CrashFix: The Booby Trap Hidden Inside Chrome
- Javier Conejo del Cerro
- hace 3 horas
- 3 Min. de lectura

What looks like a harmless upgrade can sometimes be a carefully wired trap. In the CrashFix campaign, threat actors turned a trusted distribution channel — the official Chrome Web Store — into a booby trap designed to weaponize user frustration. By deliberately crashing the browser and offering a fake “fix,” attackers lure victims into executing commands that ultimately deploy ModeloRAT, opening the door to persistent, covert access inside corporate environments.
Phase 1 – The Trap Is Set
The operation begins with malicious advertising served to users searching for an ad blocker. Victims are redirected to an extension hosted on the official Chrome Web Store, lending immediate legitimacy to the attack.
The extension, “NexShield – Advanced Web Guardian,” is a near-identical clone of uBlock Origin Lite, marketed as an advanced privacy and security tool. Once installed, it silently registers the victim with an attacker-controlled server by transmitting a unique identifier and remains dormant for 60 minutes, ensuring it evades immediate suspicion.
At this stage, the trap is armed but not yet sprung.

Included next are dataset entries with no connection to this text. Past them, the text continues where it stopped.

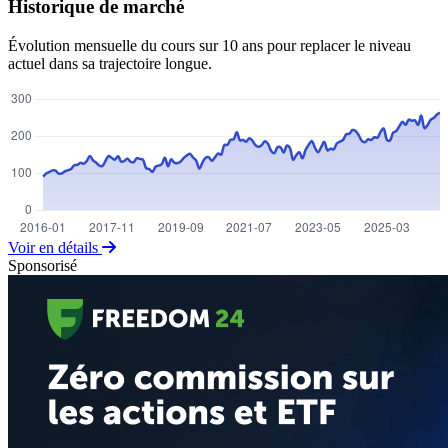
Historique de marché
Évolution mensuelle du cours sur 10 ans pour replacer le niveau
actuel dans sa trajectoire longue.
Voir en détails
Sponsorisé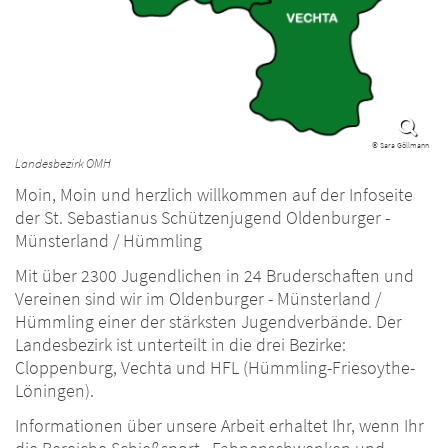
© Sara Göllmann
Landesbezirk OMH
Moin, Moin und herzlich willkommen auf der Infoseite
der St. Sebastianus Schützenjugend Oldenburger -
Münsterland / Hümmling
Mit über 2300 Jugendlichen in 24 Bruderschaften und
Vereinen sind wir im Oldenburger - Münsterland /
Hümmling einer der stärksten Jugendverbände. Der
Landesbezirk ist unterteilt in die drei Bezirke:
Cloppenburg, Vechta und HFL (Hümmling-Friesoythe-
Löningen).
Informationen über unsere Arbeit erhaltet Ihr, wenn Ihr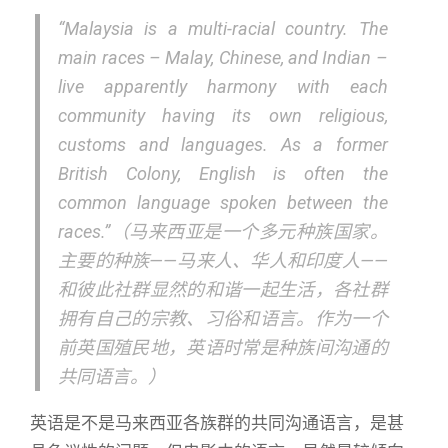
“Malaysia is a multi-racial country. The
main races – Malay, Chinese, and Indian –
live apparently harmony with each
community having its own religious,
customs and languages. As a former
British Colony, English is often the
common language spoken between the
races.”（马来西亚是一个多元种族国家。
主要的种族——马来人、华人和印度人——
和彼此社群显然的和谐一起生活，各社群
拥有自己的宗教、习俗和语言。作为一个
前英国殖民地，英语时常是种族间沟通的
共同语言。）
英语是不是马来西亚各族群的共同沟通语言，是甚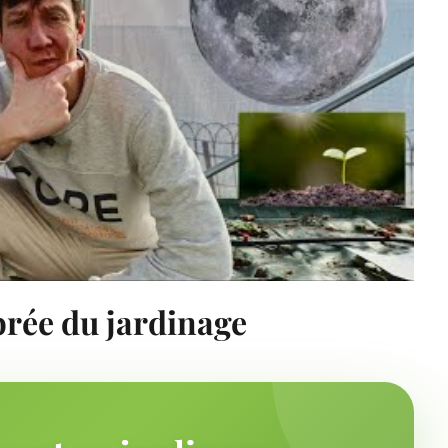
brée du jardinage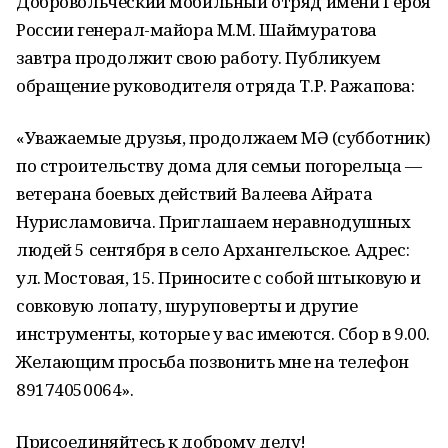
Добровольческий мобильный отряд имени Героя
России генерал-майора М.М. Шаймуратова
завтра продолжит свою работу. Публикуем
обращение руководителя отряда Т.Р. Ражапова:
«Уважаемые друзья, продолжаем ӨМӘ (субботник)
по строительству дома для семьи погорельца —
ветерана боевых действий Валеева Айрата
Нурисламовича. Приглашаем неравнодушных
людей 5 сентября в село Архангельское. Адрес:
ул. Мостовая, 15. Приносите с собой штыковую и
совковую лопату, шуруповерты и другие
инструменты, которые у вас имеются. Сбор в 9.00.
Желающим просьба позвонить мне на телефон
89174050064».
Присоединяйтесь к доброму делу!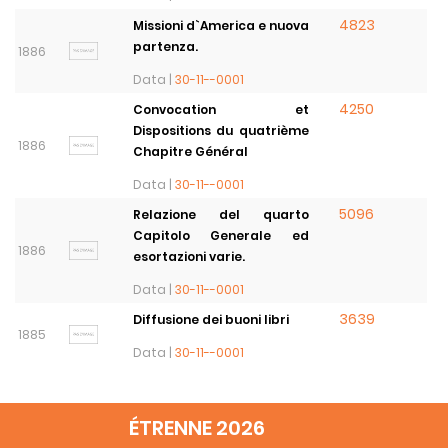
4823
Missioni d`America e nuova
partenza.
1886
Data |
30-11--0001
4250
Convocation et
Dispositions du quatrième
1886
Chapitre Général
Data |
30-11--0001
5096
Relazione del quarto
Capitolo Generale ed
1886
esortazioni varie.
Data |
30-11--0001
3639
Diffusione dei buoni libri
1885
Data |
30-11--0001
ÉTRENNE 2026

Phase 2 – The Trap Springs
After the delay, the extension intentionally launches a denial-of-service loop that exhausts browser resources, freezing and crashing Chrome. When the victim restarts the browser, a fake security warning appears, claiming the crash was caused by a detected threat.
The victim is instructed to “scan” the system by opening the Windows Run dialog and executing a pre-copied command — a classic ClickFix maneuver. This step abuses the legitimate Windows utility finger.exe to retrieve and execute a PowerShell payload from an external server.
Anti-analysis controls disable right-clicks and developer tools, forcing user interaction and preventing inspection. Each forced restart re-triggers the trap, creating a self-sustaining loop that exploits frustration and urgency.
Phase 3 – Intelligence Collection
Once executed, the PowerShell payload performs environment reconnaissance before deciding how to proceed. It scans for more than 50 analysis and virtual machine indicators and immediately aborts if detected.
If the system passes these checks, the malware exfiltrates system metadata, including:
Installed antivirus products
Whether the machine is domain-joined or standalone
This intelligence is sent back to the attacker’s infrastructure, determining the final payload and the value of the compromised host.
Phase 4 – Payload Delivery
On domain-joined systems, the campaign culminates in the deployment of ModeloRAT, a previously undocumented, fully featured Python-based RAT.
ModeloRAT establishes persistence via the Windows Registry and communicates with its command-and-control servers using RC4-encrypted traffic. It supports full remote administration, including execution of binaries, DLLs, Python scripts, and PowerShell commands.
Its adaptive beaconing logic alternates between slow, stealthy polling and rapid command execution modes, backing off automatically after failed communications to avoid detection. This final stage transforms the initial booby trap into a long-term corporate foothold, consistent with access-broker activity and downstream ransomware operations.
Standalone machines follow a different infection path, currently returning test responses, suggesting active development and staging.
Measures to Defuse the Trap
Recommended Defensive Actions
Restrict browser extension installation to approved allow-lists
Monitor Chrome Web Store installs for cloned or impersonated extensions
Detect and alert on abnormal browser crashes followed by command execution
Block or closely monitor abuse of finger.exe, PowerShell, and LOLBins
Enforce least privilege and prevent unauthorized registry persistence
Deploy behavioral detection capable of spotting delayed execution and DoS-style resource exhaustion
Educate users: no legitimate fix ever requires pasting commands into Run
CrashFix demonstrates a dangerous evolution in social engineering: attackers no longer rely solely on deception — they manufacture failure. By deliberately crashing the browser and positioning themselves as the solution, they turn frustration into a weapon.
The abuse of trusted platforms, legitimate binaries, and familiar workflows allows this booby trap to bypass traditional security controls and embed itself deep inside enterprise environments. In this campaign, the real payload isn’t just ModeloRAT — it’s the erosion of trust in the tools users rely on every day.
In modern attacks, the trap isn’t hidden in the shadows. It’s installed with a single click.